Alessandro Taffo è il creativo della più famosa agenzia funeraria italiana. In poche parole, colui che cura le divertenti campagne pubblicitarie dell’azienda di famiglia. Proprio quelle che fanno sorridere della morte. In un’intervista a La Repubblica, Taffo ha aperto il suo cuore non soltanto sulle difficoltà che ha dovuto incontrare negli anni, ma anche sulle richieste più assurde ricevute per la sua attività, gestita con il fratello Daniele. Una in particolare. “Dipingere una bara di rosso per un defunto del Partito comunista“, ha detto.
Di campagne bocciate, o che lo hanno fatto pentire, nemmeno l’ombra. Se si eccettua per un caso. E no, non è quello sulla Giornata della Memoria che ha scatenato tante polemiche per l’accusa a Israele di essere smemorato. “Quella con più critiche è di gennaio 2014: una cornetta del telefono penzolante, come in un film horror, e il titolo ‘vi aiuteremo a farlo a pezzi’. Parlavamo del funerale a rate, la gente ha pensato che volessimo fare a pezzi i defunti“, ha aggiunto.
Quanto alla sua vita, Alessandro Taffo ha parlato degli anni giovanili, segnati dal bullismo. “Ero bullizzato. Quando papà mi accompagnava a scuola al Tuscolano dicevano ‘è arrivato il becchino’. Sono cresciuto con l’idea di dover riscattare me stesso e questo lavoro. Vedevo papà che usciva la mattina e tornava la sera con un carico di responsabilità grosso perché un funerale non ammette repliche“, ha spiegato.
Adesso, ovviamente, è tutto diverso.
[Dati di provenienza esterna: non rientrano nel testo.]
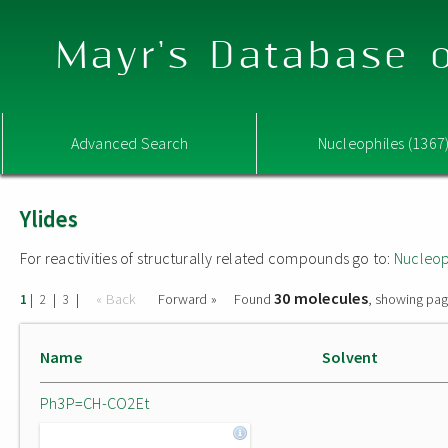
Mayr's Database o
Advanced Search
Nucleophiles (1367
Ylides
For reactivities of structurally related compounds go to:
Nucleop
30 molecules
|
|
|
« Back
Forward »
Found
, showing pag
1
2
3
Name
Solvent
Ph3P=CH-CO2Et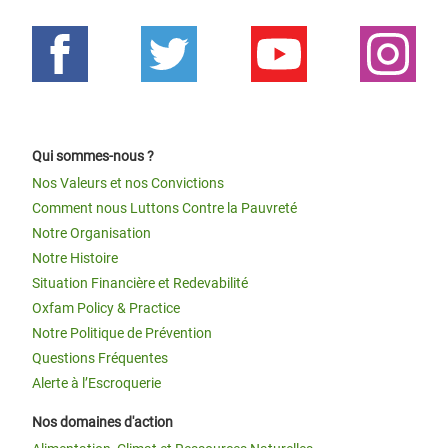
Qui sommes-nous ?
Nos Valeurs et nos Convictions
Comment nous Luttons Contre la Pauvreté
Notre Organisation
Notre Histoire
Situation Financière et Redevabilité
Oxfam Policy & Practice
Notre Politique de Prévention
Questions Fréquentes
Alerte à l’Escroquerie
Nos domaines d'action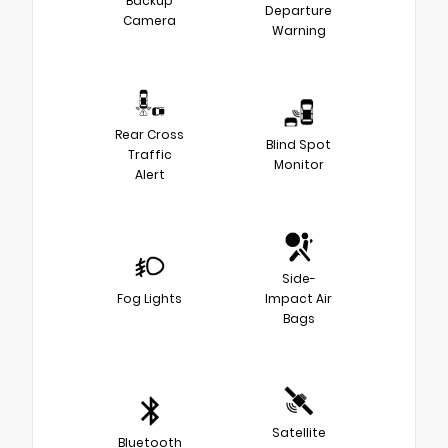
Backup
Departure
Camera
Warning
Rear Cross
Blind Spot
Traffic
Monitor
Alert
Side-
Fog Lights
Impact Air
Bags
Satellite
Bluetooth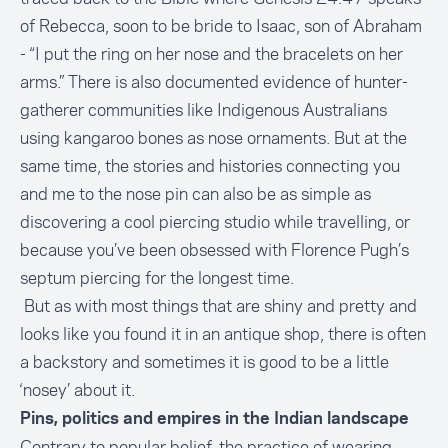
of Rebecca, soon to be bride to Isaac, son of Abraham
- “I put the ring on her nose and the bracelets on her
arms.” There is also documented evidence of hunter-
gatherer communities like Indigenous Australians
using kangaroo bones as nose ornaments. But at the
same time, the stories and histories connecting you
and me to the nose pin can also be as simple as
discovering a cool piercing studio while travelling, or
because you’ve been obsessed with Florence Pugh’s
septum piercing for the longest time.
But as with most things that are shiny and pretty and
looks like you found it in an antique shop, there is often
a backstory and sometimes it is good to be a little
‘nosey’ about it.
Pins, politics and empires in the Indian landscape
Contrary to popular belief, the practice of wearing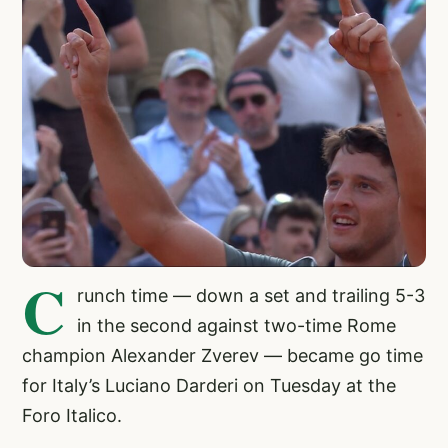
C
runch time — down a set and trailing 5-3
in the second against two-time Rome
champion Alexander Zverev — became go time
for Italy’s Luciano Darderi on Tuesday at the
Foro Italico.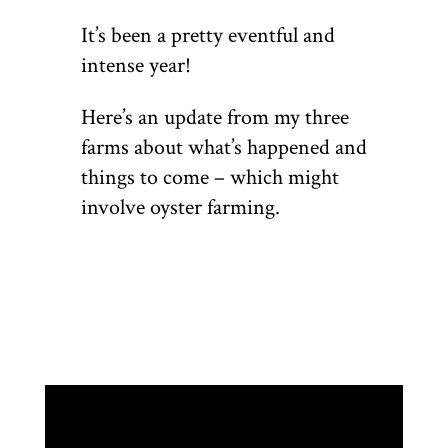
It’s been a pretty eventful and
intense year!
Here’s an update from my three
farms about what’s happened and
things to come – which might
involve oyster farming.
Da lui c’è la fila per avere un gadget griffato Taffo. Del resto, sono stati tantissimi i familiari dei vip che si sono rivolti a lui per i funerali del loro cari. Ultimi in ordine di tempo, quelli di Sandra Milo, scomparsa lo scorso gennaio. E il suo funerale? “Io sono un po’ gitano, vorrei andarmene con i botti“, ha concluso.